23 However, each in his own order: Christ the first fruits, then at his coming those who belong to Christ. Christ is merely the first of those who will rise from the dead.  As the representative human being, he represents the best of all of us.  He is the human equivalent of the “first fruits,” the first and best example of the crop that ancient Israelite farmers were to offer to God.  This new strain of humanity, this new crop, has as its first example the very Son of Man and Son of God himself.  The implication is that now the strain of this crop has altered.  It is now a new creation, and every example of this species in the future will be heir to eternal life.  Christ will arise first, and then, at his coming, those who belong to him.  This implies that the general resurrection of the dead will take place only at the return of Christ at the end of time.  I Thessalonians 4:13-18 goes into greater detail, saying that those who have already died in the faith will rise first when Christ returns, and then those who are alive will be taken up to join them.

In verses 24-26, the universe in its entirety, at present under the control of evil forces, will ultimately have its reconciliation with God.  24 Then comes the end, when he hands over the kingdom to God the Father, after he has destroyed every ruler and every authority and power. 25 For he must reign until he has put all his enemies under his feet, referring to Psalm 110:1. 26 The last enemy to be destroyed is death. The resurrection of Jesus was thus a prototype and the beginning of the resurrection to come for all of us in “the end” when Jesus returns, destroying the forces of evil, and God sets his good creation right in the way that it had always been intended. Paul has an enthusiast and inspired conviction that Christ is to bring things, not to a destructive disintegration, but to a completion in which God will achieve God’s goal, namely, life, order, and peace.[7]  Christ will nullify all aggregations of opposition to the rule of God and will assign this victory to God the Father. Paul does not seem to experience any tension between his Jewish monotheism heritage and his present affirmation that Jesus is Lord. Instead, the lordship of Christ is the continuation and fullest expression of the creative power of God.[8] As John Calvin put it, in rather picturesque language, the world is like a stormy sea. The human condition is one full of uncertainty. Christ will lead us to a safe harbor.

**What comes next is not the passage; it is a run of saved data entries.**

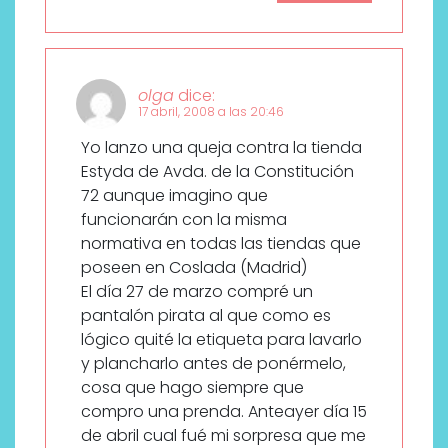
olga
dice:
17 abril, 2008 a las 20:46
Yo lanzo una queja contra la tienda
Estyda de Avda. de la Constitución
72 aunque imagino que
funcionarán con la misma
normativa en todas las tiendas que
poseen en Coslada (Madrid)
El día 27 de marzo compré un
pantalón pirata al que como es
lógico quité la etiqueta para lavarlo
y plancharlo antes de ponérmelo,
cosa que hago siempre que
compro una prenda. Anteayer día 15
de abril cual fué mi sorpresa que me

Hence as the world will have an end, so also will government, and magistracy, and laws, and distinctions of ranks, and different orders of dignities, and everything of that nature. There will be no more any distinction between servant and master, between king and peasant, between magistrate and private citizen. … Bishops, teachers, and Prophets will cease to hold these distinctions, and will resign the office which they now discharge. 

The life of faith believes that Christ’s present rule makes action worthwhile and puts real power on the side of good over evil.  Yet, in this present world, this passage recognizes that the conflict is continuing and commitment allows no rest.[9] 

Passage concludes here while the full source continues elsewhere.